▶ YOUR INSTRUCTIONS:
Pick out all lines with the word "center" from the records that follow.

▶ MATERIAL SUPPLIED:
####

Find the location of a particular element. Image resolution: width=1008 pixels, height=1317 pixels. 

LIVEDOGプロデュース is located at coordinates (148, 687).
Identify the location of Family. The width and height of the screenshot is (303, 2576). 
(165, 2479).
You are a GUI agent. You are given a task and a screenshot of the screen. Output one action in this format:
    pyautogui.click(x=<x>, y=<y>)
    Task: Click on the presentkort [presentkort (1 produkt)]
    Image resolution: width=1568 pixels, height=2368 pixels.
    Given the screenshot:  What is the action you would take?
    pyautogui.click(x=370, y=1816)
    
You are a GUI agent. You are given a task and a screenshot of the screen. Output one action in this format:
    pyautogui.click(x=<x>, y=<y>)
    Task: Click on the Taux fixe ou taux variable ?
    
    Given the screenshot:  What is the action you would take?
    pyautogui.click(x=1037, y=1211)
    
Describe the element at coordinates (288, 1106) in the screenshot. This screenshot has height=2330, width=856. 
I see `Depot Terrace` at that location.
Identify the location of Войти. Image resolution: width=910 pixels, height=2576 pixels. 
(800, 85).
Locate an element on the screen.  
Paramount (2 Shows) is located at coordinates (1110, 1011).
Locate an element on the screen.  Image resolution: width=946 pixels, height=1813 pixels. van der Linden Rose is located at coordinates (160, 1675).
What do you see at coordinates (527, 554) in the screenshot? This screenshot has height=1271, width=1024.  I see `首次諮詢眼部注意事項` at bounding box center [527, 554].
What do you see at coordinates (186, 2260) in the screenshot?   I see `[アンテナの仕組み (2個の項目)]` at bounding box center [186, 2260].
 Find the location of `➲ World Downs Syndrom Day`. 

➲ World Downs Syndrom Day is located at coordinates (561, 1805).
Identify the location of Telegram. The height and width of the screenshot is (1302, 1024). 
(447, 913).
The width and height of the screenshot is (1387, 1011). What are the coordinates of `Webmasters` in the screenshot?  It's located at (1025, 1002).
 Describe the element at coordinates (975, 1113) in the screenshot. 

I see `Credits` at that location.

####

▶ RESPONSE BELOW:
What do you see at coordinates (527, 554) in the screenshot? This screenshot has height=1271, width=1024.  I see `首次諮詢眼部注意事項` at bounding box center [527, 554].
What do you see at coordinates (186, 2260) in the screenshot?   I see `[アンテナの仕組み (2個の項目)]` at bounding box center [186, 2260].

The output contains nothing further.